Could there be health risks associated with detoxes?

A picture of tea with herbs/plants on a spoon next to it and a tape measure
Have you checked the ingredients of that ‘detox’ tea?

“Over time, detox diets also give you a greater risk of nutrient deficiencies due to the dietary restrictions they impose. These restrictions may also leave you feeling deprived and probably hungry, which may lead to subsequent overeating,” says Lambert, author of the book, The Science of Nutrition.

With some detoxes expensive, Dr Moore adds: “A lot of the trendier detoxes… there are risks of nutrient deficiencies and wallet deficiencies!”

There could be other problems with some products. Lambert explains: “Some products are simply laxatives in tea form. If the key ingredient is senna, that’s used to treat constipation. It irritates the stomach lining to stimulate bowel movements, and acts as a diuretic. Using senna can cause dehydration, cramps, and diarrhoea, and result in inadequate nutrient absorption, causing depletion of key minerals such as calcium, sodium, and potassium. Regular or prolonged use of senna can damage the gut lining and disrupt electrolyte balance, potentially causing heart damage.”

Dr Moore adds: “There’s a very real risk that some of the supplements being sold have ingredients that aren’t effective and, worst case scenario, they are actually damaging to you – they are themselves toxins!”

Dr Moore says there are examples of when dangerous – and even illegal – ingredients have been found in so-called detox products. These aren’t products you’ll find on the high street or from reputable sellers but from businesses which aren’t regulated.

“We don’t really track this in the UK, but in in the United States, the Food and Drug Administration, keeps a record anytime there’s a hospital incident or any case of a supplement that’s marketed, having an ingredient that can itself be a toxin and dangerous.

“What you see is drug-induced liver damage. And in very acute cases this quite often comes from illegal weight loss potions. Thankfully, those cases are rare.

“I would say, ‘buyer beware’ to the more exotic mixes of chemicals,” says Dr Moore. Just as important, ensure the product itself is regulated and comes from a trusted source – because even if the ingredient list does have all-legal ingredients, the amounts you consume could be dangerous if not regulated.

Dr Moore gives an example: “You can take a multivitamin-mineral supplement and it’ll have a small amount of iron in it. But if your doctor thought you were iron-deficient, and you needed a big dose of iron, you’d need a prescription. So, most vitamins and minerals are safe because the amount that we’re allowed to sell you is limited. But if you’re buying, say, herbal supplements from an unknown source on the internet, less is known, and the quality of ingredients can vary by manufacturer.

“If you’ve got to go to a dodgy web site, and if there’s a lot of ingredients and it sounds too good to be true. It probably is.”

The good news? Your body is already detoxing. All the time.

An illustration of a liver with a lightbulb above it, highlighting it has a great idea

Dr Moore is an Associate Professor of Obesity at the University of Leeds and has carried out extensive research on the liver. She explains that our liver, together with our kidneys, effectively detox everything for us. They metabolise everything we consume and then excrete what we don’t need.

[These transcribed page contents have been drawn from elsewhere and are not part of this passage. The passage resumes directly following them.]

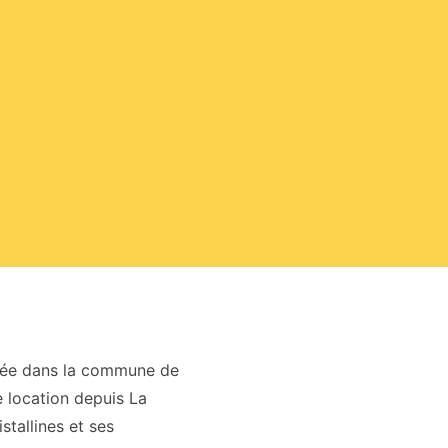
ituée dans la commune de
e location depuis La
stallines et ses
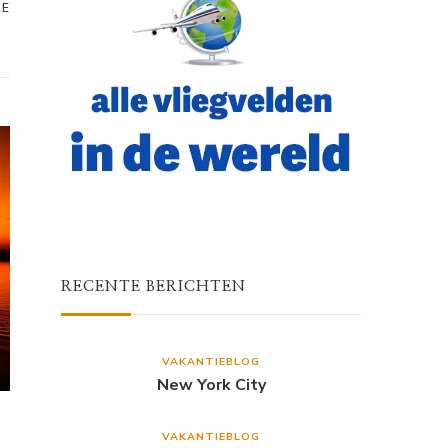
RE
RECENTE BERICHTEN
VAKANTIEBLOG
New York City
VAKANTIEBLOG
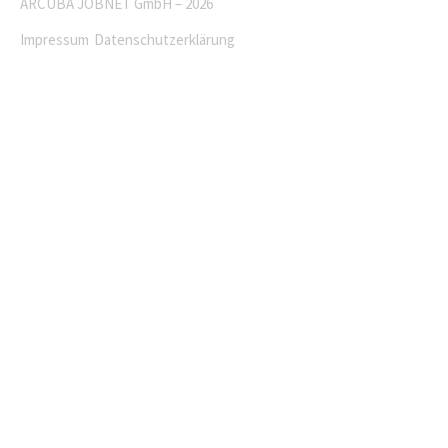
ARCUBA JOBNET GmbH – 2026
Impressum
Datenschutzerklärung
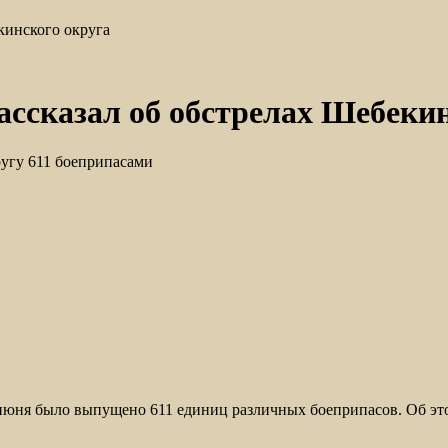
кинского округа
ассказал об обстрелах Шебеки
ругу 611 боеприпасами
июня было выпущено 611 единиц различных боеприпасов. Об это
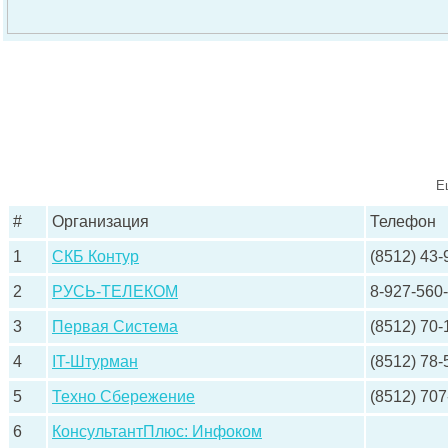
Е
#
Организация
Телефон
1
СКБ Контур
(8512) 43-
2
РУСЬ-ТЕЛЕКОМ
8-927-560
3
Первая Система
(8512) 70-
4
IT-Штурман
(8512) 78-
5
Техно Сбережение
(8512) 707
6
КонсультантПлюс: Инфоком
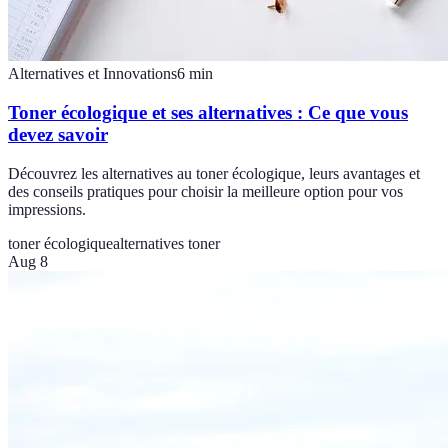
Alternatives et Innovations
6
min
Toner écologique et ses alternatives : Ce que vous
devez savoir
Découvrez les alternatives au toner écologique, leurs avantages et
des conseils pratiques pour choisir la meilleure option pour vos
impressions.
toner écologique
alternatives toner
Aug 8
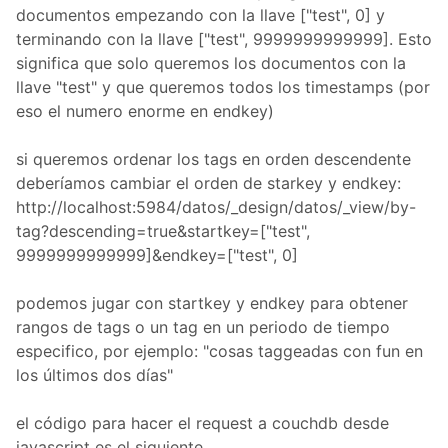
documentos empezando con la llave ["test", 0] y
terminando con la llave ["test", 9999999999999]. Esto
significa que solo queremos los documentos con la
llave "test" y que queremos todos los timestamps (por
eso el numero enorme en endkey)
si queremos ordenar los tags en orden descendente
deberíamos cambiar el orden de starkey y endkey:
http://localhost:5984/datos/_design/datos/_view/by-
tag?descending=true&startkey=["test",
9999999999999]&endkey=["test", 0]
podemos jugar con startkey y endkey para obtener
rangos de tags o un tag en un periodo de tiempo
especifico, por ejemplo: "cosas taggeadas con fun en
los últimos dos días"
el código para hacer el request a couchdb desde
javascript es el siguiente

“To be healthy is to eat protein, carbohydrates, healthy fats, and vitamins and minerals and micronutrients. It all gets metabolised and what we don’t need, should be excreted. Your liver and kidneys work all the time. You don’t need to go on a detox diet to get rid of toxins.”

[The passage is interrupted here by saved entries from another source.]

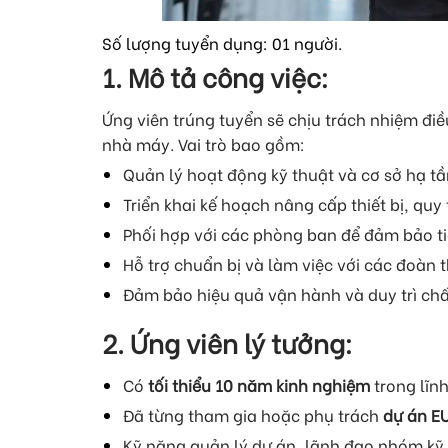
Số lượng tuyển dụng: 01 người.
1. Mô tả công việc:
Ứng viên trúng tuyển sẽ chịu trách nhiệm điề
nhà máy. Vai trò bao gồm:
Quản lý hoạt động kỹ thuật và cơ sở hạ 
Triển khai kế hoạch nâng cấp thiết bị, quy
Phối hợp với các phòng ban để đảm bảo ti
Hỗ trợ chuẩn bị và làm việc với các đoàn 
Đảm bảo hiệu quả vận hành và duy trì chấ
2. Ứng viên lý tưởng:
Có
tối thiểu 10 năm kinh nghiệm
trong lĩn
Đã từng tham gia hoặc phụ trách
dự án E
Kỹ năng quản lý dự án, lãnh đạo nhóm kỹ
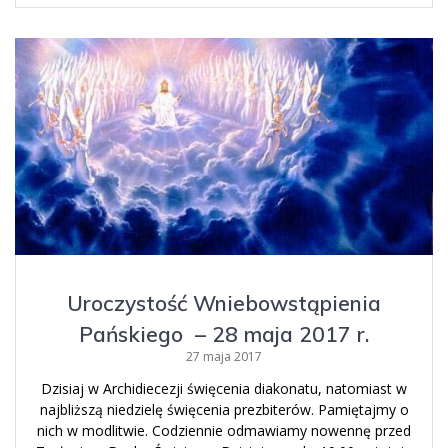
Uroczystość Wniebowstąpienia
Pańskiego – 28 maja 2017 r.
27 maja 2017
Dzisiaj w Archidiecezji święcenia diakonatu, natomiast w
najbliższą niedzielę święcenia prezbiterów. Pamiętajmy o
nich w modlitwie. Codziennie odmawiamy nowennę przed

So how can we keep our liver and kidneys working well?

“What we need is a healthy diet. The best thing you can do for your liver is not drink alcohol and not eat too much fat,” says Dr Moore.

She finishes: “If you’re making goals to lead a healthier lifestyle, and reducing processed foods, alcohol, caffeine and things that we know are not good for ourselves, that’s one thing I’d support… But the notion that by fasting, we’re going to get rid of toxins. It’s just not scientifically accurate.”